Uncertainty over the extent and pace of artificial intelligence-driven change is set to make credit underwriting more fraught for lenders in the near term, a senior Goldman Sachs executive said on stage in New York.
Mahesh Saireddy, who is co-head of the Goldman Sachs Capital Solutions Group, told attendees at the Bloomberg Invest conference that the potential for disruption cuts across sectors and will draw heightened attention from lenders evaluating risk.
"It’s not just software, it’s other industries that are getting disrupted that will get a lot more attention," Saireddy said. "For the next six, 12, 24 months, there’s going to be a lot of unknowns. So it is going to be a challenging time to underwrite things."

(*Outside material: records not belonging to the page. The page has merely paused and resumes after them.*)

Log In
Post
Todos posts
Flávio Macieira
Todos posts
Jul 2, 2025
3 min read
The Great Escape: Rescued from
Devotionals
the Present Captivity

The Capital Solutions Group was formed last year to finance large deals and lend to corporate clients. Saireddy’s comments underscored the challenge for that unit and for other lenders as they weigh the credit profiles of borrowers operating in sectors facing AI-driven change.
Concerns about how AI could alter business models have already rippled through financial markets, according to the executive’s remarks. Software stocks have been moving lower for months, and shares of asset managers that invested in and extended credit to software companies have also seen declines.

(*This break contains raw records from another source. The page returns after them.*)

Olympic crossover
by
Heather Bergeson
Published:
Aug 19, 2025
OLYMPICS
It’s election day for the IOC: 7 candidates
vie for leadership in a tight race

Those market movements illustrate the transmission of AI-related fears from equity markets into credit markets and into the capital-raising process for companies within the sector. Lenders and investors are confronting a period in which near-term outcomes are uncertain and underwriting judgments will need to account for a range of possible scenarios.
The comments did not offer precise predictions about outcomes, but they did emphasize that the coming six to 24 months will contain many unknowns, making risk assessment and pricing more complex for institutions underwriting loans or backing large corporate transactions.
Context limitations: The remarks capture a senior banker’s view on how AI-related uncertainty may affect lending and market behavior. They do not quantify the size of potential losses, specify particular borrowers at risk, or provide a timeline beyond the 6- to 24-month window referenced by the executive.